**What to produce**
Copy out all lines of the records in which the word "Depr" appears.

********

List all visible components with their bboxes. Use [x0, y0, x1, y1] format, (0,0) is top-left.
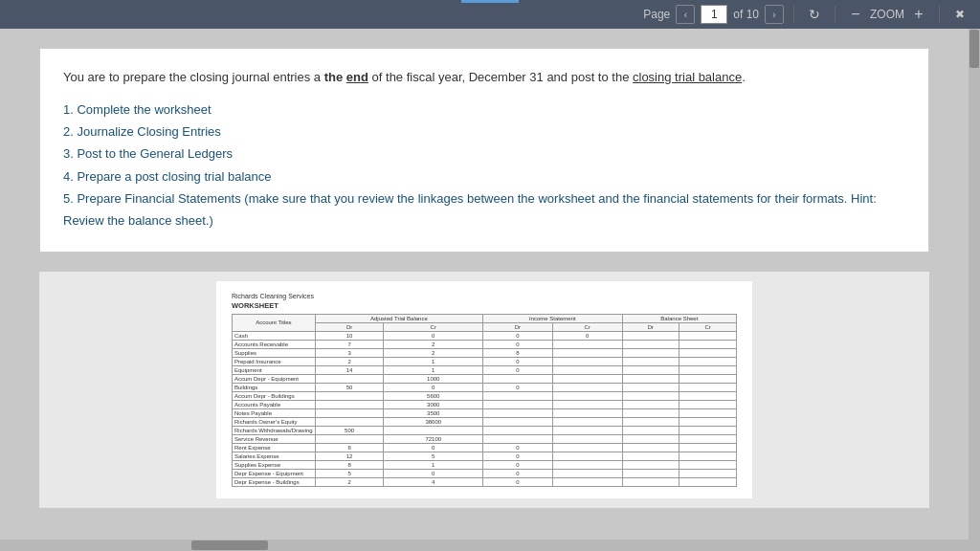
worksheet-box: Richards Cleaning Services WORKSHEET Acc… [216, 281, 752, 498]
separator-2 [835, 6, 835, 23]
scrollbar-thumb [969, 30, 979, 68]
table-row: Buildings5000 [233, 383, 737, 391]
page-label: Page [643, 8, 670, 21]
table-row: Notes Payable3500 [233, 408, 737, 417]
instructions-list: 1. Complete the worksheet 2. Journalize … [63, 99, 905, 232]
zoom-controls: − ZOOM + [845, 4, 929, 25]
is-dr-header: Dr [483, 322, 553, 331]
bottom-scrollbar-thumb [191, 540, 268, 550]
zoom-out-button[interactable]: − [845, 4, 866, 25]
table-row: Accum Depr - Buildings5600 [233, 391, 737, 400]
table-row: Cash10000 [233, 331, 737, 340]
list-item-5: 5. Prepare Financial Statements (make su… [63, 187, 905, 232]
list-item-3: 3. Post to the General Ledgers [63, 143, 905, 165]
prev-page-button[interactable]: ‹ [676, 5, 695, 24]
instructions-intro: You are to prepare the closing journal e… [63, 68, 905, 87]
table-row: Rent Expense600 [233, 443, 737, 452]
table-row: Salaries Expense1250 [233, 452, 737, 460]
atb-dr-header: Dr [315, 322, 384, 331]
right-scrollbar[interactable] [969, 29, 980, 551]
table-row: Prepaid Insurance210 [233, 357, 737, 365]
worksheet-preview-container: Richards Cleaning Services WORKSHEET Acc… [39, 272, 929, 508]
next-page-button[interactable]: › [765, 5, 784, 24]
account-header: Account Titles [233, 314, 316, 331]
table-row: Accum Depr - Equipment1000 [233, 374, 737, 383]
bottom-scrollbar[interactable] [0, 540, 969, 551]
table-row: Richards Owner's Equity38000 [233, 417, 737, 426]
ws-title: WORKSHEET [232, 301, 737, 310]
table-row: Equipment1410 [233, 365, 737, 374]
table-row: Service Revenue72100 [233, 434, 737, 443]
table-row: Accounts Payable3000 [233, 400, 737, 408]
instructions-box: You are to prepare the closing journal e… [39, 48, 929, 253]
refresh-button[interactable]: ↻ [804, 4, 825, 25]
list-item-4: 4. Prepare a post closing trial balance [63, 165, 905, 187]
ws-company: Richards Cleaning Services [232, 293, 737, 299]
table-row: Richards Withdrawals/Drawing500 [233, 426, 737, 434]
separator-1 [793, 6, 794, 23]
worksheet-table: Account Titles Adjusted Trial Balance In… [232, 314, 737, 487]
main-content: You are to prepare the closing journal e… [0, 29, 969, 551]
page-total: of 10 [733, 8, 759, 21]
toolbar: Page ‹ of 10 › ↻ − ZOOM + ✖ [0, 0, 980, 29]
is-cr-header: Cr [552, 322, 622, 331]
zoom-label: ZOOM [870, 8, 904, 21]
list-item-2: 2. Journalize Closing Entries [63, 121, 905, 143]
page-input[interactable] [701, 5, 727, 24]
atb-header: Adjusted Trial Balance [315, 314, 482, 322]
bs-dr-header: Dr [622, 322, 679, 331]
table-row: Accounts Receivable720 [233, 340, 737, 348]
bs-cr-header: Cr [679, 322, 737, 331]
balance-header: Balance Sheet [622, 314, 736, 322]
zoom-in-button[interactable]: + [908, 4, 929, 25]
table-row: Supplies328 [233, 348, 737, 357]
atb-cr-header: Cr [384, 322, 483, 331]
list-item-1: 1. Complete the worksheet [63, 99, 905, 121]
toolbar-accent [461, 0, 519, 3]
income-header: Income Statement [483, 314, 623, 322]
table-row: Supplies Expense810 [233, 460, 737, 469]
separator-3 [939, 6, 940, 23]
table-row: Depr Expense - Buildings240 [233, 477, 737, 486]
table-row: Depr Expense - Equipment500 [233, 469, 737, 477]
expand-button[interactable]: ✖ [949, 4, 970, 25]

********

**Result for this task**
table-row: Accum Depr - Buildings5600 [233, 391, 737, 400]
table-row: Accum Depr - Equipment1000 [233, 374, 737, 383]
table-row: Depr Expense - Buildings240 [233, 477, 737, 486]
table-row: Depr Expense - Equipment500 [233, 469, 737, 477]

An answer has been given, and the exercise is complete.